Word for word, copy the listing below and leave out its images.

EXCERPTED DATA:
* * * * *

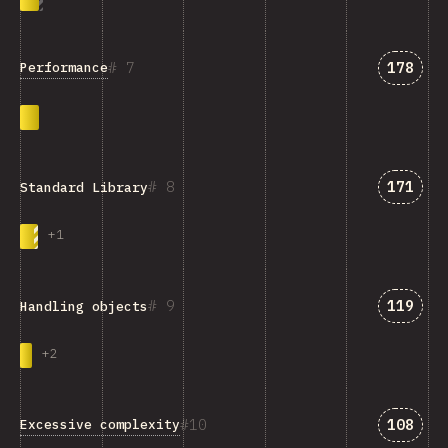
Answer
7
178
Performance
Answer
8
171
Standard Library
+
1
Answer
9
119
Handling objects
+
2
Answer
10
108
Excessive complexity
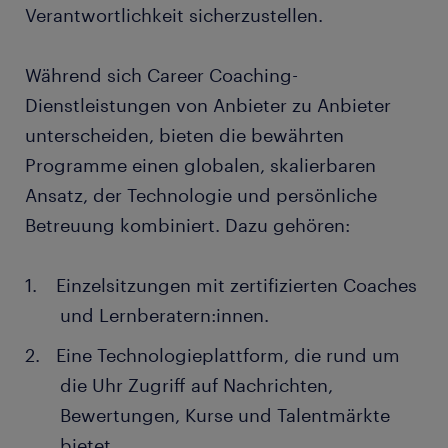
Verantwortlichkeit sicherzustellen.
Während sich Career Coaching-
Dienstleistungen von Anbieter zu Anbieter
unterscheiden, bieten die bewährten
Programme einen globalen, skalierbaren
Ansatz, der Technologie und persönliche
Betreuung kombiniert. Dazu gehören:
Einzelsitzungen mit zertifizierten Coaches
und Lernberatern:innen.
Eine Technologieplattform, die rund um
die Uhr Zugriff auf Nachrichten,
Bewertungen, Kurse und Talentmärkte
bietet.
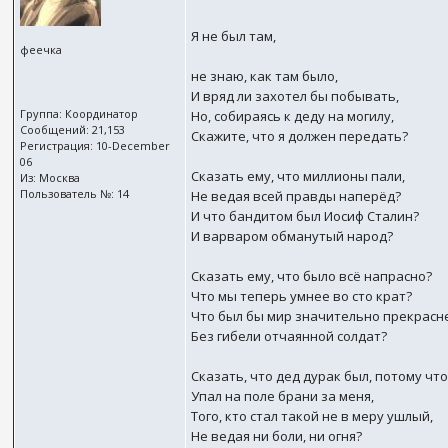
Я не был там,
феечка
не знаю, как там было,
И вряд ли захотел бы побывать,
Группа: Координатор
Но, собираясь к деду на могилу,
Сообщений: 21,153
Скажите, что я должен передать?
Регистрация: 10-December
06
Сказать ему, что миллионы пали,
Из: Москва
Пользователь №: 14
Не ведая всей правды наперёд?
И что бандитом был Иосиф Сталин?
И варваром обманутый народ?
Сказать ему, что было всё напрасно?
Что мы теперь умнее во сто крат?
Что был бы мир значительно прекрасн
Без гибели отчаянной солдат?
Сказать, что дед дурак был, потому чт
Упал на поле брани за меня,
Того, кто стал такой не в меру ушлый,
Не ведая ни боли, ни огня?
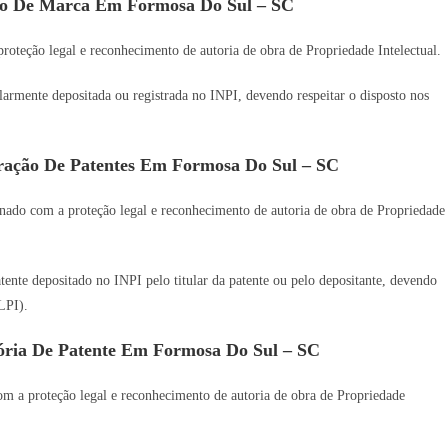
so De Marca Em Formosa Do Sul – SC
oteção legal e reconhecimento de autoria de obra de Propriedade Intelectual.
gularmente depositada ou registrada no INPI, devendo respeitar o disposto nos
ração De Patentes Em Formosa Do Sul – SC
nado com a proteção legal e reconhecimento de autoria de obra de Propriedade
tente depositado no INPI pelo titular da patente ou pelo depositante, devendo
LPI).
ória De Patente Em Formosa Do Sul – SC
m a proteção legal e reconhecimento de autoria de obra de Propriedade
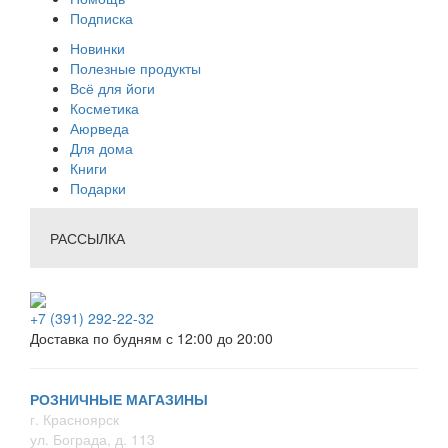
Подписка
Новинки
Полезные продукты
Всё для йоги
Косметика
Аюрведа
Для дома
Книги
Подарки
РАССЫЛКА
+7 (391) 292-22-32
Доставка по будням с 12:00 до 20:00
РОЗНИЧНЫЕ МАГАЗИНЫ
г. Красноярск
ул. Бограда, д. 113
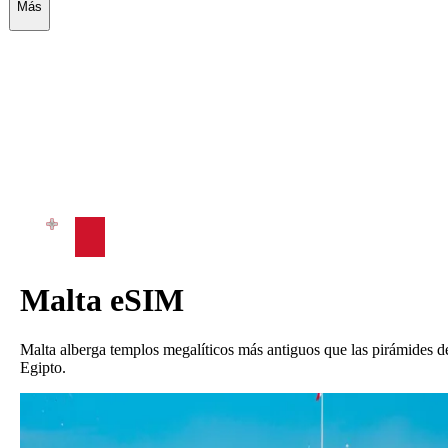
Más
Malta
eSIM
Malta alberga templos megalíticos más antiguos que las pirámides d
Egipto.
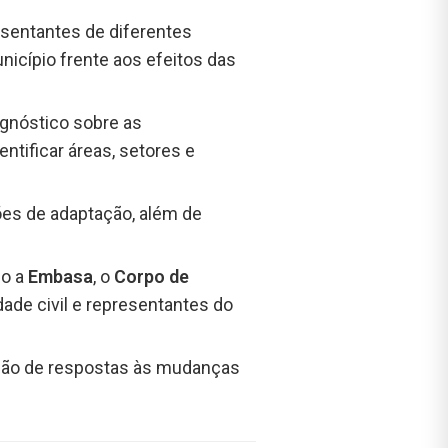
esentantes de diferentes
nicípio frente aos efeitos das
agnóstico sobre as
ntificar áreas, setores e
ões de adaptação, além de
mo a
Embasa
, o
Corpo de
dade civil e representantes do
ução de respostas às mudanças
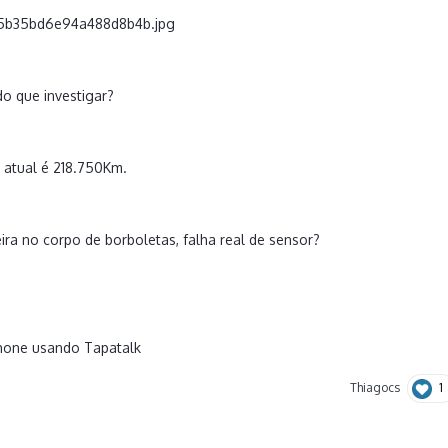
o que investigar?
 atual é 218.750Km.
eira no corpo de borboletas, falha real de sensor?
hone usando Tapatalk
1
Thiagocs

* * * * *

PROBLEM SOLUTION:
Answer
7
178
Performance
Answer
8
171
Standard Library
+
1
Answer
9
119
Handling objects
+
2
Answer
10
108
Excessive complexity
Verantwortlichkeit sicherzustellen.
Während sich Career Coaching-
Dienstleistungen von Anbieter zu Anbieter
unterscheiden, bieten die bewährten
Programme einen globalen, skalierbaren
Ansatz, der Technologie und persönliche
Betreuung kombiniert. Dazu gehören:
Einzelsitzungen mit zertifizierten Coaches
und Lernberatern:innen.
Eine Technologieplattform, die rund um
die Uhr Zugriff auf Nachrichten,
Bewertungen, Kurse und Talentmärkte
bietet.
Я не был там,
феечка
не знаю, как там было,
И вряд ли захотел бы побывать,
Группа: Координатор
Но, собираясь к деду на могилу,
Сообщений: 21,153
Скажите, что я должен передать?
Регистрация: 10-December
06
Сказать ему, что миллионы пали,
Из: Москва
Пользователь №: 14
Не ведая всей правды наперёд?
И что бандитом был Иосиф Сталин?
И варваром обманутый народ?
Сказать ему, что было всё напрасно?
Что мы теперь умнее во сто крат?
Что был бы мир значительно прекрасн
Без гибели отчаянной солдат?
Сказать, что дед дурак был, потому чт
Упал на поле брани за меня,
Того, кто стал такой не в меру ушлый,
Не ведая ни боли, ни огня?
so De Marca Em Formosa Do Sul – SC
oteção legal e reconhecimento de autoria de obra de Propriedade Intelectual.
gularmente depositada ou registrada no INPI, devendo respeitar o disposto nos
ração De Patentes Em Formosa Do Sul – SC
nado com a proteção legal e reconhecimento de autoria de obra de Propriedade
tente depositado no INPI pelo titular da patente ou pelo depositante, devendo
LPI).
ória De Patente Em Formosa Do Sul – SC
m a proteção legal e reconhecimento de autoria de obra de Propriedade
Подписка
Новинки
Полезные продукты
Всё для йоги
Косметика
Аюрведа
Для дома
Книги
Подарки
РАССЫЛКА
+7 (391) 292-22-32
Доставка по будням с 12:00 до 20:00
РОЗНИЧНЫЕ МАГАЗИНЫ
г. Красноярск
ул. Бограда, д. 113
Más
Malta
eSIM
Malta alberga templos megalíticos más antiguos que las pirámides d
Egipto.
esentantes de diferentes
nicípio frente aos efeitos das
agnóstico sobre as
ntificar áreas, setores e
ões de adaptação, além de
mo a
Embasa
, o
Corpo de
dade civil e representantes do
ução de respostas às mudanças
o que investigar?
 atual é 218.750Km.
eira no corpo de borboletas, falha real de sensor?
hone usando Tapatalk
1
Thiagocs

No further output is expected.